Instructions for the task >>
Where a line below includes the word "فناوری", copy that line.

Source material >>
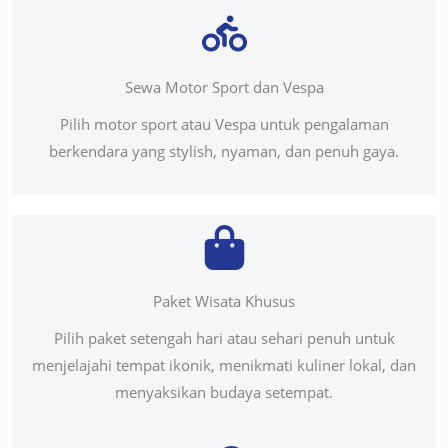
Sewa Motor Sport dan Vespa
Pilih motor sport atau Vespa untuk pengalaman
berkendara yang stylish, nyaman, dan penuh gaya.
Paket Wisata Khusus
Pilih paket setengah hari atau sehari penuh untuk
menjelajahi tempat ikonik, menikmati kuliner lokal, dan
menyaksikan budaya setempat.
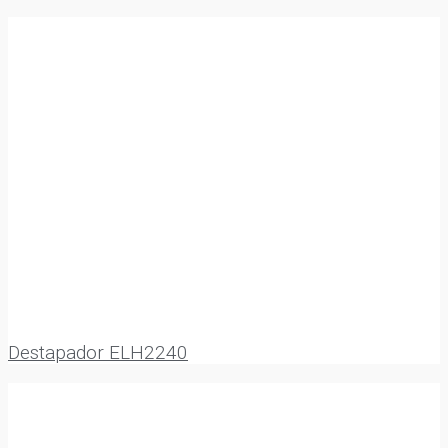
Destapador ELH2240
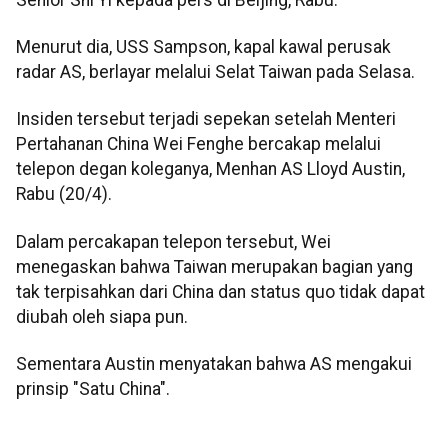
Menurut dia, USS Sampson, kapal kawal perusak
radar AS, berlayar melalui Selat Taiwan pada Selasa.
Insiden tersebut terjadi sepekan setelah Menteri
Pertahanan China Wei Fenghe bercakap melalui
telepon degan koleganya, Menhan AS Lloyd Austin,
Rabu (20/4).
Dalam percakapan telepon tersebut, Wei
menegaskan bahwa Taiwan merupakan bagian yang
tak terpisahkan dari China dan status quo tidak dapat
diubah oleh siapa pun.
Sementara Austin menyatakan bahwa AS mengakui
prinsip "Satu China".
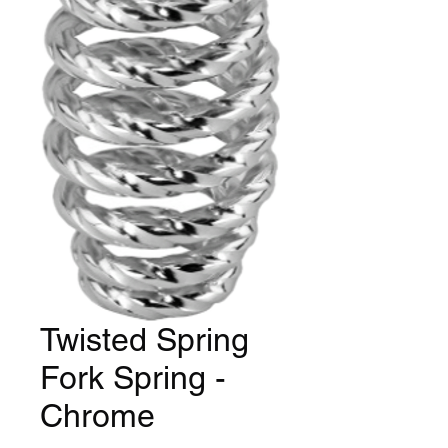
Twisted Spring
Fork Spring -
Chrome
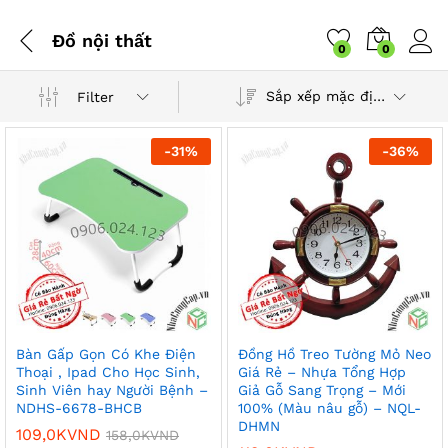
Đồ nội thất
0
0
Sắp xếp mặc định
Filter
-
31
%
-
36
%
Bàn Gấp Gọn Có Khe Điện
Đồng Hồ Treo Tường Mỏ Neo
Thoại , Ipad Cho Học Sinh,
Giá Rẻ – Nhựa Tổng Hợp
Sinh Viên hay Người Bệnh –
Giả Gỗ Sang Trọng – Mới
NDHS-6678-BHCB
100% (Màu nâu gỗ) – NQL-
DHMN
109,0K
VND
158,0K
VND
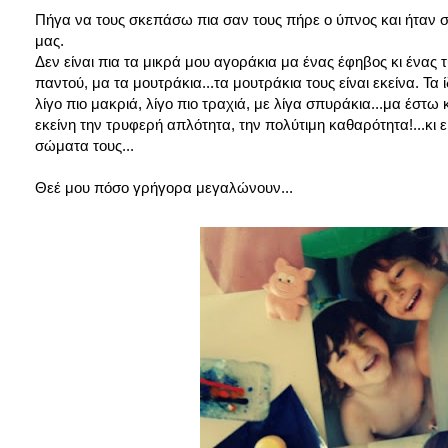
Πήγα να τους σκεπάσω πια σαν τους πήρε ο ύπνος και ήταν στο
μας.
Δεν είναι πια τα μικρά μου αγοράκια μα ένας έφηβος κι ένα
παντού, μα τα μουτράκια...τα μουτράκια τους είναι εκείνα. Τα
λίγο πιο μακριά, λίγο πιο τραχιά, με λίγα σπυράκια...μα έστω 
εκείνη την τρυφερή απλότητα, την πολύτιμη καθαρότητα!...κι
σώματα τους...
Θεέ μου πόσο γρήγορα μεγαλώνουν...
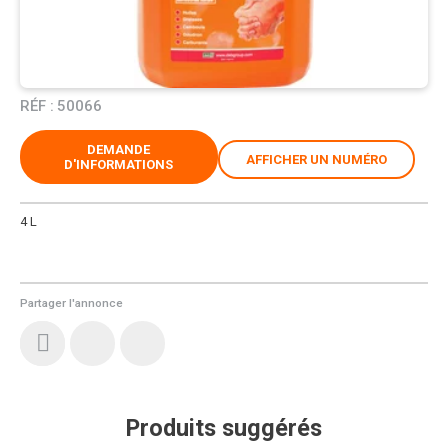
RÉF :
50066
DEMANDE
AFFICHER UN NUMÉRO
D'INFORMATIONS
4 L
Partager l'annonce
Produits suggérés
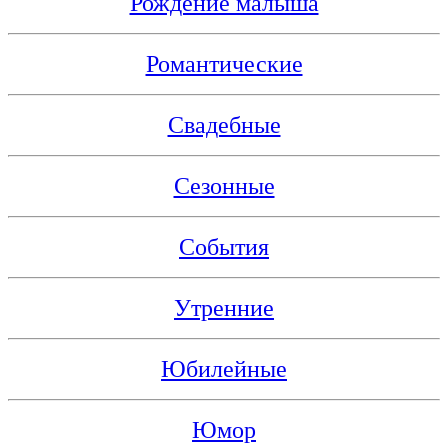
Рождение малыша
Романтические
Свадебные
Сезонные
События
Утренние
Юбилейные
Юмор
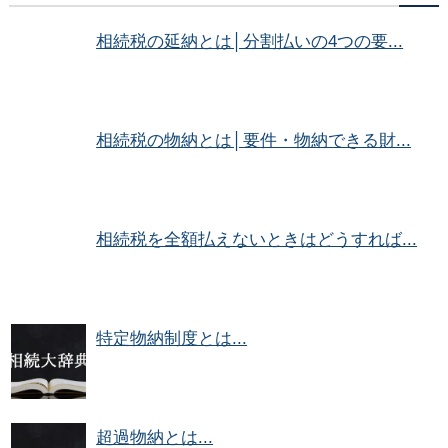
相続税の延納とは│分割払いの4つの要...
相続税の物納とは│要件・物納できる財...
相続税を全額払えないときはどうすれば...
特定物納制度とは...
超過物納とは...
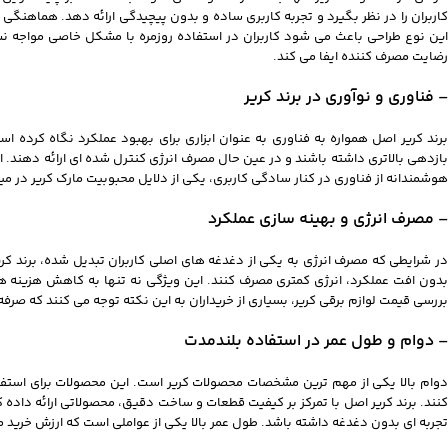
کاربران را در نظر بگیرد و تجربه کاربری ساده و بدون پیچیدگی ارائه دهد. هماهن
این نوع طراحی باعث می شود کاربران در استفاده روزمره با مشکل خاصی مواجه
رضایت مصرف کننده ایفا می کند.
– فناوری و نوآوری در برند کریر
برند کریر اصل همواره به فناوری به عنوان ابزاری برای بهبود عملکرد نگاه کرده اس
بازدهی بالاتری داشته باشند و در عین حال مصرف انرژی کنترل شده ای ارائه دهند. ا
هوشمندانه از فناوری در کنار سادگی کاربری، یکی از دلایل محبوبیت مارک کریر در 
– مصرف انرژی و بهینه سازی عملکرد
در شرایطی که مصرف انرژی به یکی از دغدغه های اصلی کاربران تبدیل شده، برند کر
بدون افت عملکرد، انرژی کمتری مصرف کنند. این ویژگی نه تنها به کاهش هزینه ها
بررسی قیمت لوازم برقی کریر، بسیاری از خریداران به این نکته توجه می کنند که صر
– دوام و طول عمر در استفاده بلندمدت
اینستاگرام
دوام بالا یکی از مهم ترین مشخصات محصولات کریر است. این محصولات برای استف
کنند. برند کریر اصل با تمرکز بر کیفیت قطعات و ساخت دقیق، محصولاتی ارائه داده
واتساپ
تجربه ای بدون دغدغه داشته باشد. طول عمر بالا یکی از عواملی است که ارزش خرید م
تلگرام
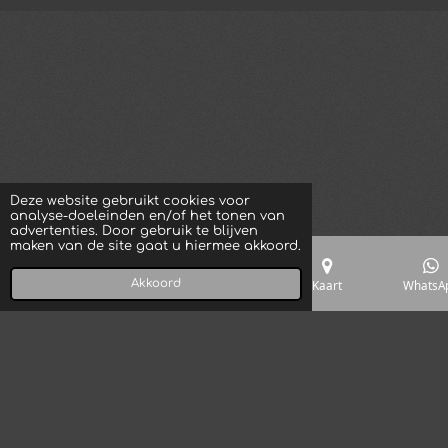
Deze website gebruikt cookies voor
analyse-doeleinden en/of het tonen van
advertenties. Door gebruik te blijven
maken van de site gaat u hiermee akkoord.
Akkoord
E-mailadres
Telefoonnummer
Kaart
WhatsA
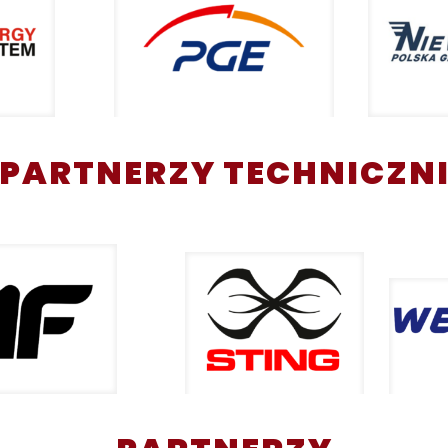
PARTNERZY TECHNICZN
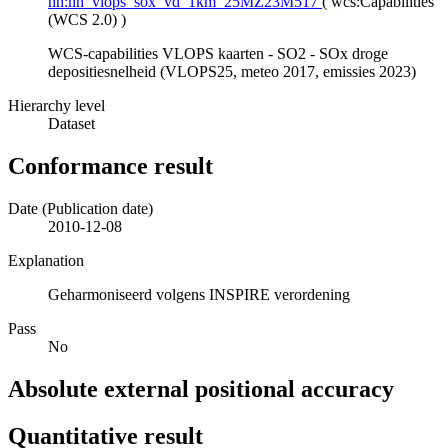
hh:hh_vlops_sox_vd_1km_25MZ23M517
(
wcs:Capabilities
(WCS 2.0)
)
WCS-capabilities VLOPS kaarten - SO2 - SOx droge
depositiesnelheid (VLOPS25, meteo 2017, emissies 2023)
Hierarchy level
Dataset
Conformance result
Date (Publication date)
2010-12-08
Explanation
Geharmoniseerd volgens INSPIRE verordening
Pass
No
Absolute external positional accuracy
Quantitative result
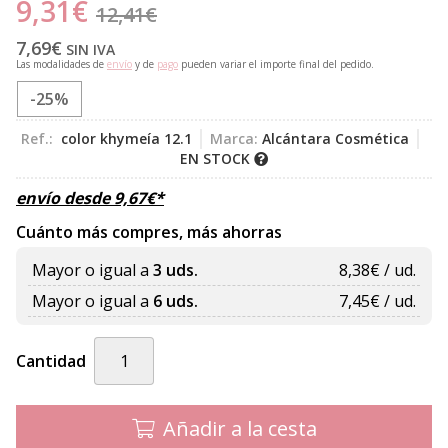
9,31
€
12,41
€
7,69
€
SIN IVA
Las modalidades de
envío
y de
pago
pueden variar el importe final del pedido.
-25%
Ref.:
color khymeía 12.1
Marca:
Alcántara Cosmética
EN STOCK
envío desde
9,67
€
*
Cuánto más compres, más ahorras
Mayor o igual a
3 uds.
8,38
€ / ud.
Mayor o igual a
6 uds.
7,45
€ / ud.
Cantidad
Añadir a la cesta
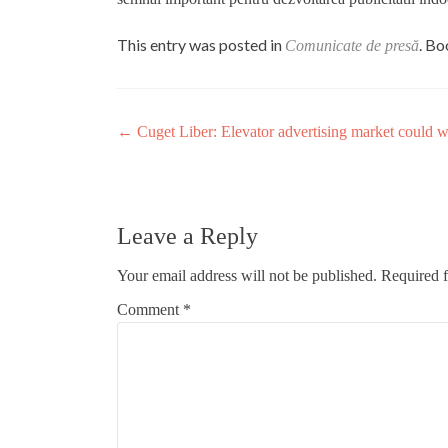
This entry was posted in
. B
Comunicate de presă
Post
←
Cuget Liber: Elevator advertising market could wi
navigation
Leave a Reply
Your email address will not be published.
Required f
Comment
*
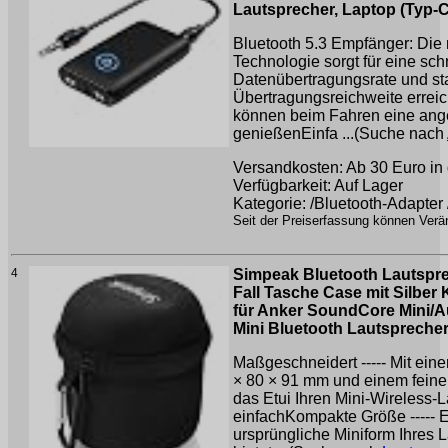
Lautsprecher, Laptop (Typ-
Bluetooth 5.3 Empfänger: Die 
Technologie sorgt für eine sch
Datenübertragungsrate und st
Übertragungsreichweite erreich
können beim Fahren eine a
genießenEinfa ...(Suche nach
Versandkosten: Ab 30 Euro in 
Verfügbarkeit: Auf Lager
Kategorie: /Bluetooth-Adapter
Seit der Preiserfassung können Verän
4
Simpeak Bluetooth Lautspre
Fall Tasche Case mit Silber
für Anker SoundCore Mini/
Mini Bluetooth Lautspreche
Maßgeschneidert ----- Mit ein
× 80 × 91 mm und einem feine
das Etui Ihren Mini-Wireless-
einfachKompakte Größe ----- E
ursprüngliche Miniform Ihres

Response area >>
– فناوری و نوآوری در برند کریر
برند کریر اصل همواره به فناوری به عنوان ابزاری برای بهبود عملکرد نگاه کرده اس
هوشمندانه از فناوری در کنار سادگی کاربری، یکی از دلایل محبوبیت مارک کریر در 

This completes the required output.